Voyage au Rajasthan, train jusqu'à Metra Road et Pushkar

Au lever du jour Deve vient me voir et m’annonce que l’état a décidé, cette nuit, d’interdire l’utilisation des billets de 500 et 1000 roupies. Je crois à une blague, mais je me rends vite compte qu'il est sérieux. Une décision justifiée, parait-il, pour lutter contre la corruption et la vente d’armes...

Dans un pays où 90% des transactions sont en liquide et 80% le sont avec des billets de 500 (7,20€) et 1000 roupies (14,40€) nous voilà dans une drôle de situation. Si les hôtels sont réservés et payés, le reste (restaurants, entrées de sites, essence, carburants, pourboires, souvenirs…) se paie en liquide. Voilà qui pimente un peu notre voyage "confort"...

Pas de panique, nous avons les billets de train pour Metra Road, un saut de puce d’environ 1h30, et nous verrons après pour gérer les conséquences de cette surprenante décision. Dans l’immédiat goûtons aux joies des transports ferroviaires indiens. En 1980, lors de mon premier passage en inde, il y avait encore des locomotives à vapeur, celles-ci ont disparues, mais le train reste une belle expérience. Nous voici donc parti pour la gare. Notre bus, lui, prend la route.

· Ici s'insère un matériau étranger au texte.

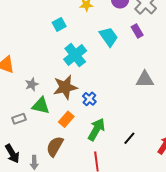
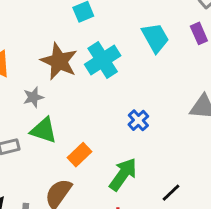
brown star: (65, 87) -> (59, 61), moved, turned 30
blue cross: (89, 99) -> (138, 120), moved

Le train est un moyen de transport très utilisé en Inde, mais ils ne sont pas toujours à l’heure. Le spectacle des quais animés nous fait prendre notre mal en patience !

 

En deuxième classe, les gens sont entassés. Notre wagon est plus calme, le confort est ferme, mais il semble sorti d’une autre époque, surtout lors qu'on remarque les ventilateurs au plafond. Pourquoi fermer la porte du wagon... de toute façon, il y a toujours quelqu’un pour l’ouvrir, même en marche.

 

Dans beaucoup de pays, dont l’Inde, j’adore le train. Le rythme n’a rien à voir avec le TGV et nous avons le temps de profiter des paysages traversés.

A l’arrivée à Merta Road, nous prenons le temps de prendre la température dans les rues proches de la gare avant de monter dans notre bus.

Plus le péage routier de Pushkar approche, plus l'inquiétude liée à cette histoire de billet de banque interdits grandit. Heureusement pour nous, nous apprenons qu'un ministre n’a pas pu passer un péage car il n’avait que des coupures de 500 et 1000 roupies. Pas très content, on l'imagine. Du coup pour éviter de monstres embouteillages et tergiversations, l’état a décidé, pour quelques jours, la gratuité des péages. Vishnou veille sur nous. 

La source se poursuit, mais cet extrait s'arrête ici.